I have an Analysis problem and a solution. please help me

[shegiggles]

I have this problem here and I have a solution for it. I am not really sure if I am right on this. Please let me know if this proof is right.

Thanks

we are given:f :[a,b]-R, f is integrable and bounded below(f is greater
than t(i use t instead of delta) for all x belongs to [a,b] ), t is
greater than 0
claim: 1/f is integrable.
solution: f is integrable implies f is bdd - f is bdd above and below
implies 1/f is bdd below and above - 1/f is bdd-{1}
f is greater than t and t is greater than 0 for all x
- f is greater than 0 for all x. - 1/f can not be infinity for all x-
1/f is continuous.{2}
from {1} & {2} 1/f is a bdd continuous function .
hence 1/f is integrable.

 

[stapel]

Possibly part of the confusion stems from the presention.

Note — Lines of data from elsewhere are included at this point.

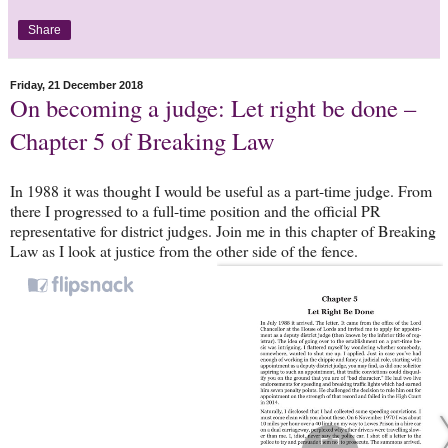
Share
Friday, 21 December 2018
On becoming a judge: Let right be done –
Chapter 5 of Breaking Law
In 1988 it was thought I would be useful as a part-time judge. From
there I progressed to a full-time position and the official PR
representative for district judges. Join me in this chapter of Breaking
Law as I look at justice from the other side of the fence.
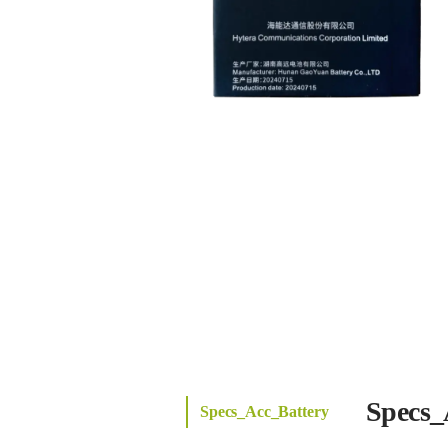
Specs_
Specs_Acc_Battery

Would it be possible to have your instructor provide a version with capitalization, punctuation, and spelled-out words? Also, what is the meaning of the various "minus" signs sprinkled throughout?

Thank you.

Eliz.

 

[pka]

Also note that you are not given that the function f is continuous. How do you know that 1/f is continuous?

However, you do know that for any \(\displaystyle \varepsilon > 0\) there is a partition of [a,b] over which \(\displaystyle \overline {\int f } - \underline {\int f } < \varepsilon\).

How does a lower sum of f compare to an upper sum of 1/f on the same subinterval?